The main reason for the uptick in trade with the continent is the sharp drop in EU grain production, primarily maize. Output of maize was challenged by the hot, dry summer – falling by 28%. The result of the drop in production is the need to import 51% more grains. This is not new news, and as such not that important to current or future price direction. But the pace of EU imports is.
According to EU Customs surveillance data, with just over half of the marketing year gone (to 5th February), the EU has imported 86% of its forecast requirement of wheat, 84% of barley, and 73% of maize. The fast pace of imports has, in part, been driven by the volume imported from Ukraine. With the Grain Corridor agreement due to end, unless it is renegotiated, in March, traders have been moving tonnages beforehand. It is worth highlighting that there is a key uncertainty around how much Ukrainian grain will be re-exported from the EU to third countries.

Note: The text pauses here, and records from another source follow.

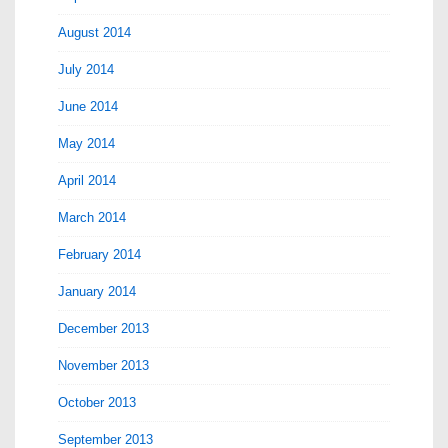
August 2014
July 2014
June 2014
May 2014
April 2014
March 2014
February 2014
January 2014
December 2013
November 2013
October 2013
September 2013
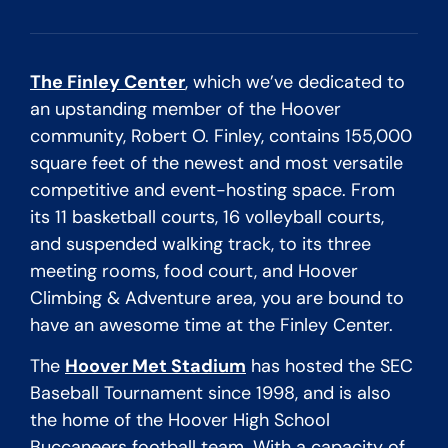
The Finley Center
, which we’ve dedicated to
an upstanding member of the Hoover
community, Robert O. Finley, contains 155,000
square feet of the newest and most versatile
competitive and event-hosting space. From
its 11 basketball courts, 16 volleyball courts,
and suspended walking track, to its three
meeting rooms, food court, and Hoover
Climbing & Adventure area, you are bound to
have an awesome time at the Finley Center.
The
Hoover Met Stadium
has hosted the SEC
Baseball Tournament since 1998, and is also
the home of the Hoover High School
Buccaneers football team. With a capacity of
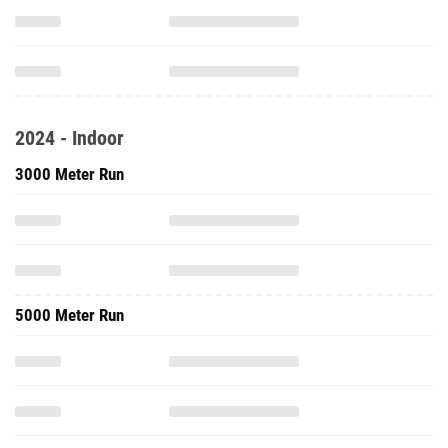
2024 - Indoor
3000 Meter Run
5000 Meter Run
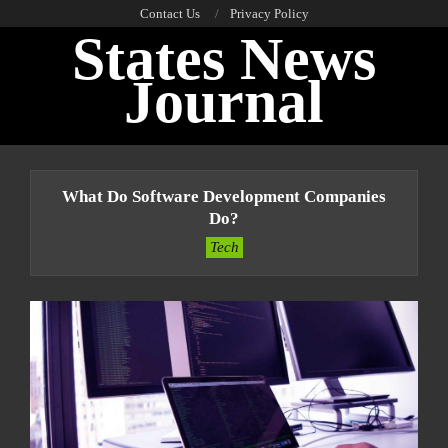
Skip
Contact Us
Privacy Policy
States News
to
content
Journal
Primary
Navigation
What Do Software Development Companies
Menu
Do?
Tech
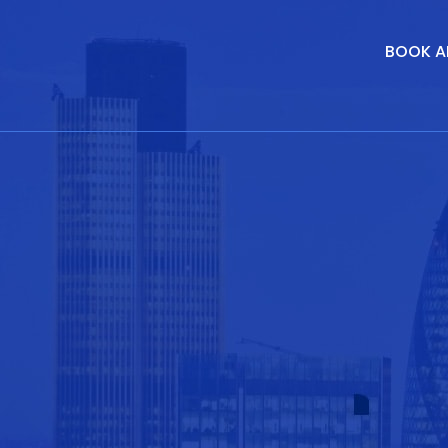
BOOK A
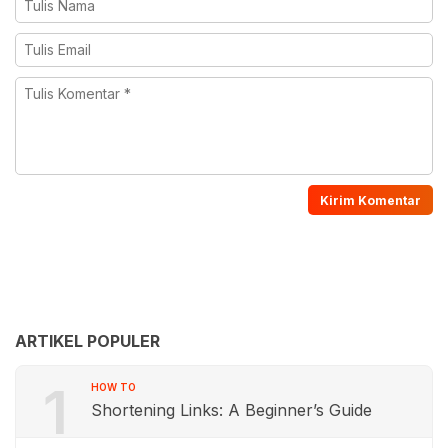
ARTIKEL POPULER
1
HOW TO
Shortening Links: A Beginner’s Guide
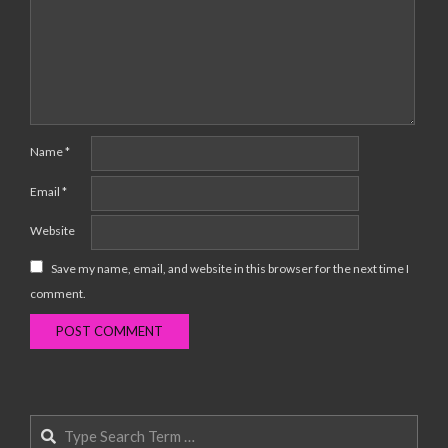
Name
*
Email
*
Website
Save my name, email, and website in this browser for the next time I
comment.
Search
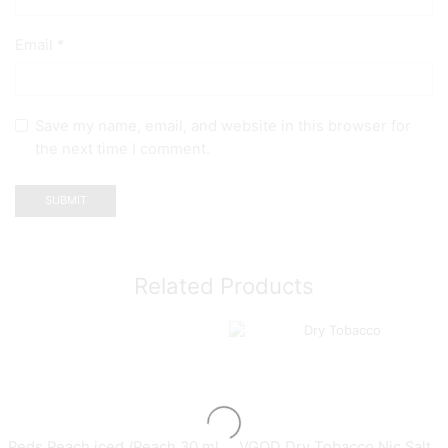
Email
*
Save my name, email, and website in this browser for
the next time I comment.
Related Products
Reds Peach iced /Peach 30 ml
VGOD Dry Tobacco Nic Salt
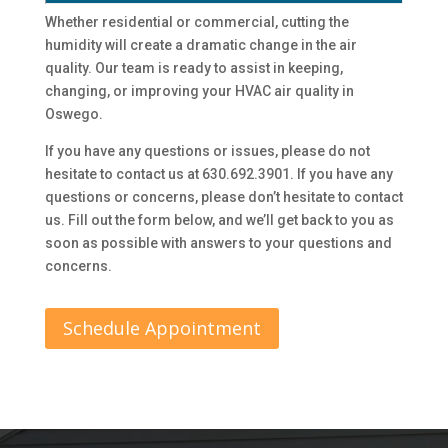
Whether residential or commercial, cutting the
humidity will create a dramatic change in the air
quality. Our team is ready to assist in keeping,
changing, or improving your HVAC air quality in
Oswego.
If you have any questions or issues, please do not
hesitate to contact us at 630.692.3901. If you have any
questions or concerns, please don’t hesitate to contact
us. Fill out the form below, and we’ll get back to you as
soon as possible with answers to your questions and
concerns.
Schedule Appointment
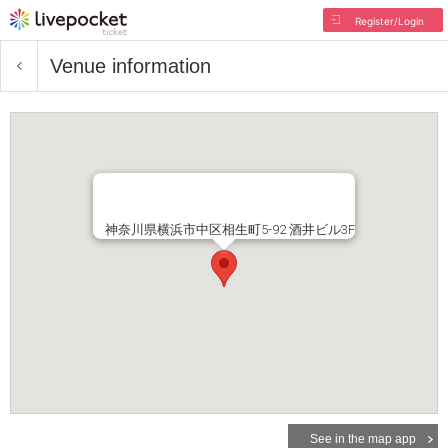
Register/Login
Venue information
神奈川県横浜市中区相生町5-92 酒井ビル3F
See in the map app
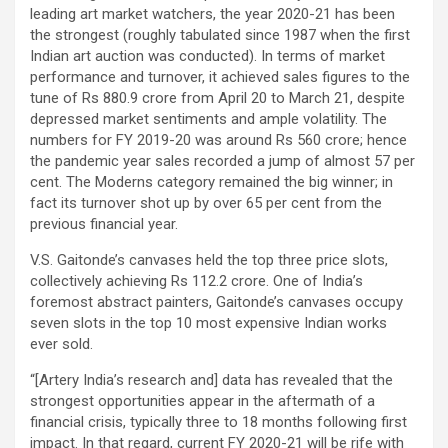
leading art market watchers, the year 2020-21 has been
the strongest (roughly tabulated since 1987 when the first
Indian art auction was conducted). In terms of market
performance and turnover, it achieved sales figures to the
tune of Rs 880.9 crore from April 20 to March 21, despite
depressed market sentiments and ample volatility. The
numbers for FY 2019-20 was around Rs 560 crore; hence
the pandemic year sales recorded a jump of almost 57 per
cent. The Moderns category remained the big winner; in
fact its turnover shot up by over 65 per cent from the
previous financial year.
V.S. Gaitonde’s canvases held the top three price slots,
collectively achieving Rs 112.2 crore. One of India’s
foremost abstract painters, Gaitonde’s canvases occupy
seven slots in the top 10 most expensive Indian works
ever sold.
“[Artery India’s research and] data has revealed that the
strongest opportunities appear in the aftermath of a
financial crisis, typically three to 18 months following first
impact. In that regard, current FY 2020-21 will be rife with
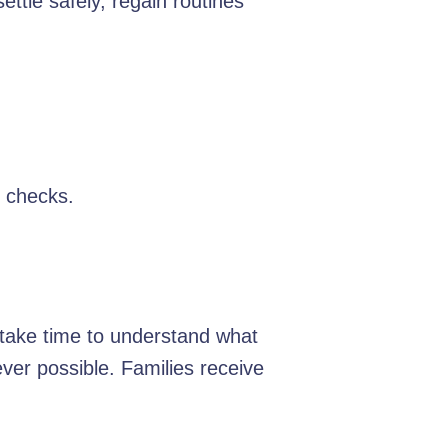
ttle safely, regain routines
y checks.
e take time to understand what
er possible. Families receive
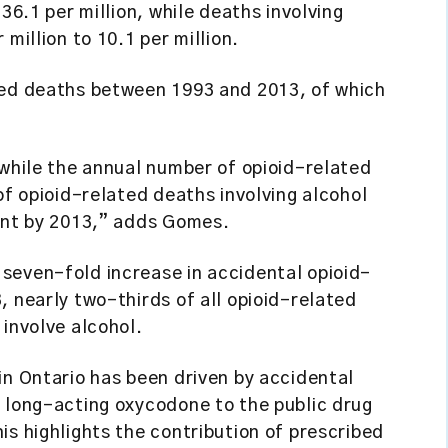
36.1 per million, while deaths involving
million to 10.1 per million.
ted deaths between 1993 and 2013, of which
 while the annual number of opioid-related
of opioid-related deaths involving alcohol
cent by 2013,” adds Gomes.
seven-fold increase in accidental opioid-
, nearly two-thirds of all opioid-related
 involve alcohol.
in Ontario has been driven by accidental
f long-acting oxycodone to the public drug
is highlights the contribution of prescribed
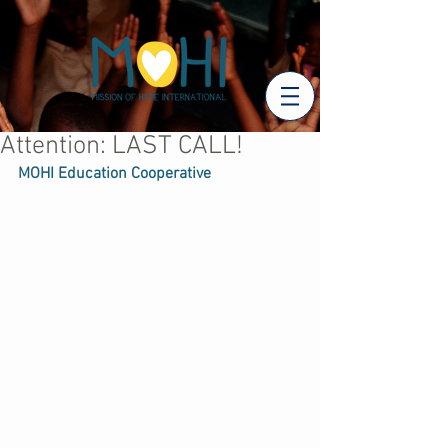
Attention: LAST CALL!
MOHI Education Cooperative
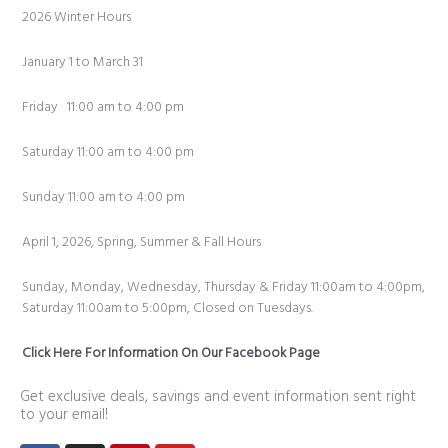
2026 Winter Hours
January 1 to March 31
Friday 11:00 am to 4:00 pm
Saturday 11:00 am to 4:00 pm
Sunday 11:00 am to 4:00 pm
April 1, 2026, Spring, Summer & Fall Hours
Sunday, Monday, Wednesday, Thursday & Friday 11:00am to 4:00pm,
Saturday 11:00am to 5:00pm, Closed on Tuesdays.
Click Here For Information On Our Facebook Page
Get exclusive deals, savings and event information sent right
to your email!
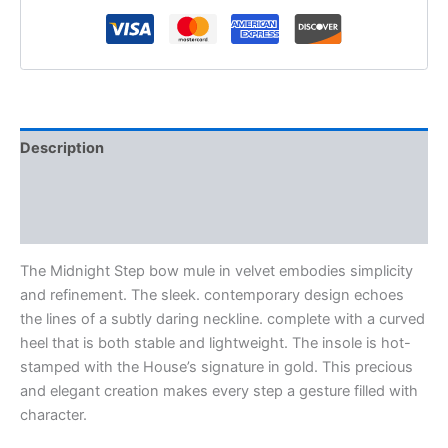
Description
Additional information
Reviews (0)
The Midnight Step bow mule in velvet embodies simplicity
and refinement. The sleek. contemporary design echoes
the lines of a subtly daring neckline. complete with a curved
heel that is both stable and lightweight. The insole is hot-
stamped with the House’s signature in gold. This precious
and elegant creation makes every step a gesture filled with
character.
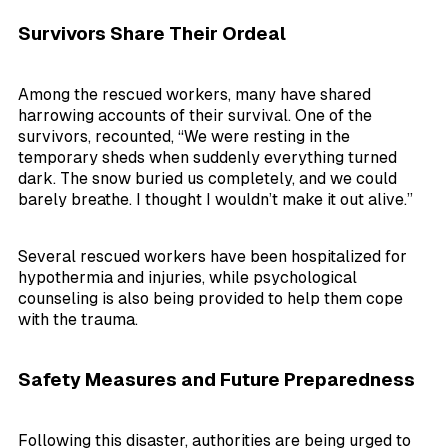
Survivors Share Their Ordeal
Among the rescued workers, many have shared
harrowing accounts of their survival. One of the
survivors, recounted, “We were resting in the
temporary sheds when suddenly everything turned
dark. The snow buried us completely, and we could
barely breathe. I thought I wouldn’t make it out alive.”
Several rescued workers have been hospitalized for
hypothermia and injuries, while psychological
counseling is also being provided to help them cope
with the trauma.
Safety Measures and Future Preparedness
Following this disaster, authorities are being urged to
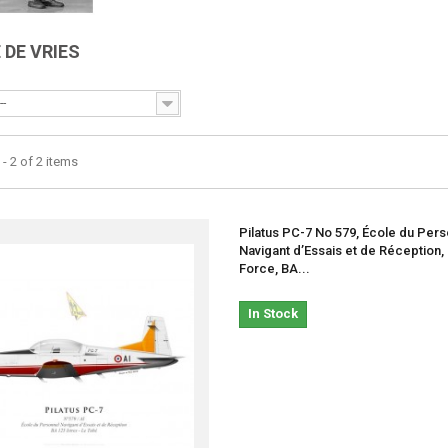
 DE VRIES
--
- 2 of 2 items
Pilatus PC-7 No 579, École du Per
Navigant d’Essais et de Réception,
Force, BA...
In Stock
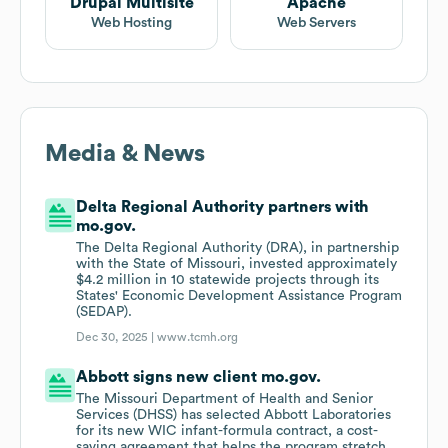
Drupal Multisite
Apache
Web Hosting
Web Servers
Media & News
Delta Regional Authority partners with
mo.gov.
The Delta Regional Authority (DRA), in partnership
with the State of Missouri, invested approximately
$4.2 million in 10 statewide projects through its
States' Economic Development Assistance Program
(SEDAP).
Dec 30, 2025 |
www.tcmh.org
Abbott signs new client mo.gov.
The Missouri Department of Health and Senior
Services (DHSS) has selected Abbott Laboratories
for its new WIC infant-formula contract, a cost-
saving agreement that helps the program stretch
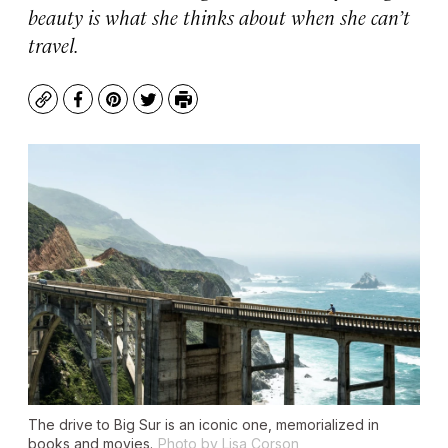
beauty is what she thinks about when she can’t
travel.
Copy
Facebook
Pinterest
Twitter
Print
The drive to Big Sur is an iconic one, memorialized in
books and movies.
Photo by Lisa Corson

However, with a large proportion of imports already done for the EU, prices are coming under pressure. This has been seen towards the end of February, with a sharp drop in EU wheat prices dictating a £9.25 per tonne fall in nearby UK feed wheat prices. The pace of EU trade will need to continue to be watched for the remainder of this season.
Below we set out some of the factors that could drive global markets as we move towards harvest 2023;
- Geopolitics remains a key uncertainty; the 24th February marked one year since Russia invaded Ukraine. Any significant escalation in the conflict or challenges in renegotiation of the Grain Corridor will support prices.
- Brazilian maize production is also a key watch point. Brazil remains forecast for a record maize crop. With global grain supply and demand tightness underpinned by a lack of maize in the US, Ukraine, and Europe, a further tightening would also offer support. If the Brazilian crop comes to fruition, prices ought to move lower.
- Black Sea planting. Around 44% of Russia’s wheat area was spring planted for the 2022/23. Add to this the large volume of maize and sunflowers produced in Ukraine in recent seasons, and it is evident how important the weather (and conflict) in the Black Sea region is.
- US maize and soyabeans areas. The USDA is currently forecasting an increase in maize planting with soyabean area to remain unchanged. There is still plenty of time for this to change.
- EU weather. Large parts of the EU have experienced warmer and drier winters than normal. While crops generally looked healthy through winter, prolonged dryness is clearly concerning. The same is true for parts of England, water levels have not returned to normal in some parts of the country following last years drought.